A new species of high-altitude hummingbird may already be in trouble

Scientists estimate there are fewer than 750 of these birds living in the Ecuadorean Andes

blue-throated Hillstar hummingbird

HIGH FLIER  The newly discovered blue-throated Hillstar hummingbird can survive harsh conditions in the Ecuadorian Andes, thanks to its adaptations for high altitude.

F. Sornoza

A new hummingbird species has been discovered high in the Ecuadorian Andes, but in numbers so low the bird may already be critically endangered.

Named for its cobalt-colored feathers, the blue-throated hillstar hummingbird nibbles on insects and slurps pollen from chuquiraga plants in a remote, treeless ecosystem known as the Páramo. Like other high-altitude hummingbirds from the same genus, the newly identified Oreotrochilus cyanolaemus has a host of adaptations to live above 3,500 meters, where the air is thinner, colder and oxygen-poor, researchers report September 26 in The Auk: Ornithological Advances.
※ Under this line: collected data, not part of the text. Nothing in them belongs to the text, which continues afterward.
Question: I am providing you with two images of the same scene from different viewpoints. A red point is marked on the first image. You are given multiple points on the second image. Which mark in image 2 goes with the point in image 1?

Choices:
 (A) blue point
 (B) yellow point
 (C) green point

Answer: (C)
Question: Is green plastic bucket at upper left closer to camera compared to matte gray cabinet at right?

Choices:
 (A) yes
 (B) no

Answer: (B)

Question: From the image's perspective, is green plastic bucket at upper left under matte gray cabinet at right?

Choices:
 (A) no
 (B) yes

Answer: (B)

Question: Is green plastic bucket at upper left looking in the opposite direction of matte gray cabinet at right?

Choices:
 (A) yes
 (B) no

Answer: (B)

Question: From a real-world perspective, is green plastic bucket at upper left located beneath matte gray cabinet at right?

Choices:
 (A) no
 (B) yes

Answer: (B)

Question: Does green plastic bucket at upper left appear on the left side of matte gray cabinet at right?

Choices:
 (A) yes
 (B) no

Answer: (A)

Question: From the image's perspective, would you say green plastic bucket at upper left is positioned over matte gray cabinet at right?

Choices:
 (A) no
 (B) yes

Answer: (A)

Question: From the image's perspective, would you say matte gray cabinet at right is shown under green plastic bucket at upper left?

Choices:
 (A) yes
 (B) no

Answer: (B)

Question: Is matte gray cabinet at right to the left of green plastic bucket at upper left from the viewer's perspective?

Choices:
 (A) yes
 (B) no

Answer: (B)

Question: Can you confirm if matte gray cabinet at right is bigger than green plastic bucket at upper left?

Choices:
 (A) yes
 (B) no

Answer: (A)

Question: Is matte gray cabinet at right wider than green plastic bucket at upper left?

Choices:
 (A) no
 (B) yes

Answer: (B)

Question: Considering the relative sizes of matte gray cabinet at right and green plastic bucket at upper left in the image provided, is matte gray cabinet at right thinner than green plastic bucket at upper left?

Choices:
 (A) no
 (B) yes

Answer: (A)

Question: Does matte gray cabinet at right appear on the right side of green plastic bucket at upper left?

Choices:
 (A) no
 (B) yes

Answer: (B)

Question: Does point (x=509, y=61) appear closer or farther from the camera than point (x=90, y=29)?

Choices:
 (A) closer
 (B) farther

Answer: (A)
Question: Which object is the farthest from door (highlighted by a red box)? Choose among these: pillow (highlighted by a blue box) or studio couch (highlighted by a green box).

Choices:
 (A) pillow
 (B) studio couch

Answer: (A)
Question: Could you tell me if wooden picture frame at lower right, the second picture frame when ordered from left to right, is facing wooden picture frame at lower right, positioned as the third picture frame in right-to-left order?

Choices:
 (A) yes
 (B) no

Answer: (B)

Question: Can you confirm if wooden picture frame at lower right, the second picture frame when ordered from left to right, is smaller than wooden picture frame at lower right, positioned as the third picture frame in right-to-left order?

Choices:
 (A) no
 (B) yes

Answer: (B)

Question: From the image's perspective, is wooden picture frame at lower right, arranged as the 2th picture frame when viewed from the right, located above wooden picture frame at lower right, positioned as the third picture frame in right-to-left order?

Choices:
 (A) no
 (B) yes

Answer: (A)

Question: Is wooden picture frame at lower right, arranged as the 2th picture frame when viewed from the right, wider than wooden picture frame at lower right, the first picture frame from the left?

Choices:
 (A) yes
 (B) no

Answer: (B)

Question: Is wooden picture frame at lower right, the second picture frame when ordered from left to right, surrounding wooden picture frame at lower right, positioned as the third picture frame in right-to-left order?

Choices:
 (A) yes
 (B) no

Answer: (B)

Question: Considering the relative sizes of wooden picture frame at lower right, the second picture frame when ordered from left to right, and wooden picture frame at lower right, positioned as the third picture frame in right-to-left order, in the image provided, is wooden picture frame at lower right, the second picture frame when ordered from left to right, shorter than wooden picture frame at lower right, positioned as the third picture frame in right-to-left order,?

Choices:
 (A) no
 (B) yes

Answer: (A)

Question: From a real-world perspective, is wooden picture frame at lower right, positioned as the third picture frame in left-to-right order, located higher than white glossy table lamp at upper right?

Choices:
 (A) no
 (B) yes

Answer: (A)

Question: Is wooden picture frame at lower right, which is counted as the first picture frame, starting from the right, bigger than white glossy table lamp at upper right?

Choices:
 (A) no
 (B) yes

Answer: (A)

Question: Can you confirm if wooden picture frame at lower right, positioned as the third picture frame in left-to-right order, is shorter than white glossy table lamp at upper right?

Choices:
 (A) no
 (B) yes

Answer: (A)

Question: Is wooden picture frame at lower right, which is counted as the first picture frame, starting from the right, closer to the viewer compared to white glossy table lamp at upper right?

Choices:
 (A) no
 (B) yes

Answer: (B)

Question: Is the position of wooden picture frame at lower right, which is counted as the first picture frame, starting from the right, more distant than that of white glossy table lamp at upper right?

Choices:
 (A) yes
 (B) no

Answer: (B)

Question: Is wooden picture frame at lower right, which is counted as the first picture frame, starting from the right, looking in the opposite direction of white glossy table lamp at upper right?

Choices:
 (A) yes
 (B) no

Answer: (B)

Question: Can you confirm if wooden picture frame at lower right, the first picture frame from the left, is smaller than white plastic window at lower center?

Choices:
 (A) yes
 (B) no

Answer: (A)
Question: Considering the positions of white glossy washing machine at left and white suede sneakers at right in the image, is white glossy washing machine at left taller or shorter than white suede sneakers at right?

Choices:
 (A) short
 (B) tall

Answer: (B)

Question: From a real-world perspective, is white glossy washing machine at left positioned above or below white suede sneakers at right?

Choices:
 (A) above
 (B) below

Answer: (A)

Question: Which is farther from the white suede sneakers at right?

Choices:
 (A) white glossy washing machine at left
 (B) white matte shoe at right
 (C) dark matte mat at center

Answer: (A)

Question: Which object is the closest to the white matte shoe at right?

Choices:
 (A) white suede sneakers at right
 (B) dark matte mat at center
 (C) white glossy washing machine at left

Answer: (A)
“We weren’t expecting a new [species] from this area,” says evolutionary biologist Elisa Bonaccorso of the Universidad San Francisco de Quito in Ecuador.

The hummingbirds often perch in creek beds to avoid winds gusting across the shrubby highlands, the researchers say. To conserve energy, the birds rarely hover. Instead, their large feet grasp branches as they hop between flowers.

Hillstars are “a little bit less reliant on flight than other hummingbirds because the air is so thin,” says Christopher J. Clark, an ornithologist at the University of California, Riverside who was not involved in the study. When these birds do take to the air, long wings and a robust tail create extra lift in the thin atmosphere. At night, the hummingbirds cope with frigid temperatures by entering a state of hibernation called torpor. Their naturally high metabolism slows, and their heart rate plummets.

The bird’s limited habitat has already put its survival in peril, Bonaccorso says. She and her colleagues estimate there are fewer than 750 individuals in the wild — packed into five small groups across its 100 square kilometer range. And that range is shrinking. To make way for cattle grazing, nearby communities often burn the native landscape so that grasses can grow. With part of the region also slated for gold and copper mining, Bonaccorso hopes local communities can agree on measures to protect the region’s winged inhabitants.